Selama pelaksanaan Operasi Aman Matoa I 2011 di kabupaten Paniai, terjadi
sejumlah kasus pelanggaran Hak Asasi Manusia (HAM) yang meliputi: (a). Korban
tewas akibat konflik bersenjata sebanyak 2 orang, atas nama Salmon Yogi (20)

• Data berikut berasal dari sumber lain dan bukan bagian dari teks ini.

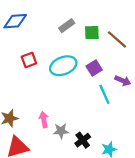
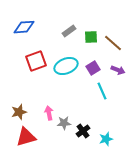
red square: (29, 60) -> (36, 61), size x1.5
purple arrow: (123, 81) -> (118, 70), moved

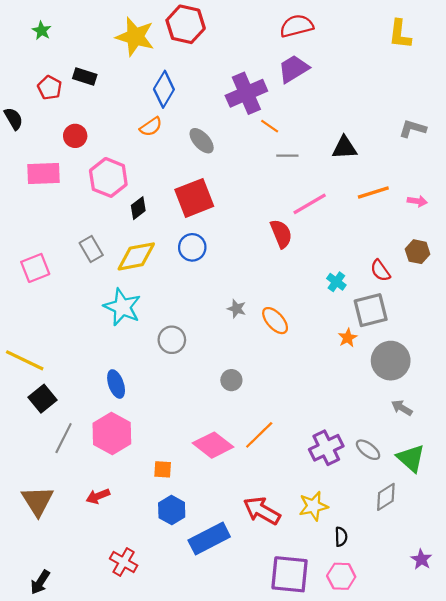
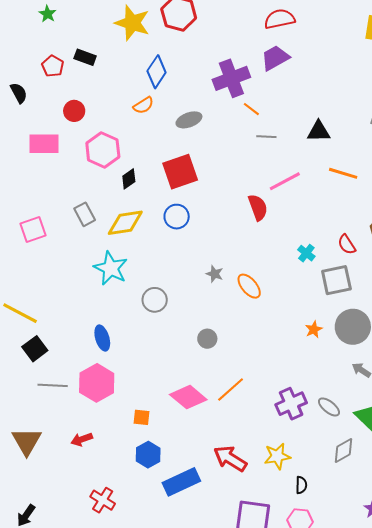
gray ellipse: (202, 141) -> (189, 120), turned -70
orange line: (373, 193) -> (343, 173), turned 32
orange star: (348, 338) -> (314, 329), moved
gray line: (64, 438) -> (53, 385), turned 64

dan Yustinus Agapa (30); (b). Korban luka akibat konflik bersenjata sebanyak 4
orang, atas nama Yulian Kudiai (22), Melkias Yeimo (35), Yohanis Yogi (25) dan
Paskalis Kudiai (21); (c). Kerugian material akibat konflik bersenjata di
distrik Eduda meliputi 78 rumah dibakar oleh Satgas Ops; aktivitas pendidikan
pada 8 Sekolah Dasar (SD) dan 2 Sekolah Menengah Pertama (SMP) tidak berjalan;
kegiatan ibadah pada 8 gereja Katolik, 7 gereja Kingmi dan 4 gereja GKII tidak
dapat dilakukan; ratusan parang, pisau, gergaji, martil, anak panah dan busur
disita; (d). Korban meninggal selama menjalani pengungsian sebanyak 37 orang,
teridiri dari balita sebanyak 13 orang, anak-anak sebanyak 5 orang, dewasa
sebanyak 17 orang dan usia lanjut sebanyak 2 orang; (e). Masyarakat Distrik
Komopa, Keneugida, Bibida, Paniai Timur dan Kebo mengalami kerugian material
akibat pengungsian. Kebun-kebun tidak terawat dengan baik, karena Satgas Ops
melarang masyarakat pergi ke kebun. Sebelum mengungsi, rakyat terpaksa menyembelih hewan ternak sedikitnya 1581 ekor, meliputi Babi
sebanyak 478 ekor, Sapi sebanyak 3 ekor, kambing sebanyak 11 ekor, Kelinci
sebanyak 132 ekor, bebek sebanyak 381 ekor, dan ayam sebanyak 576 ekor. Usai
mengungsi dan kembali ke kampung, warga kekurangan pasokan bahan makanan.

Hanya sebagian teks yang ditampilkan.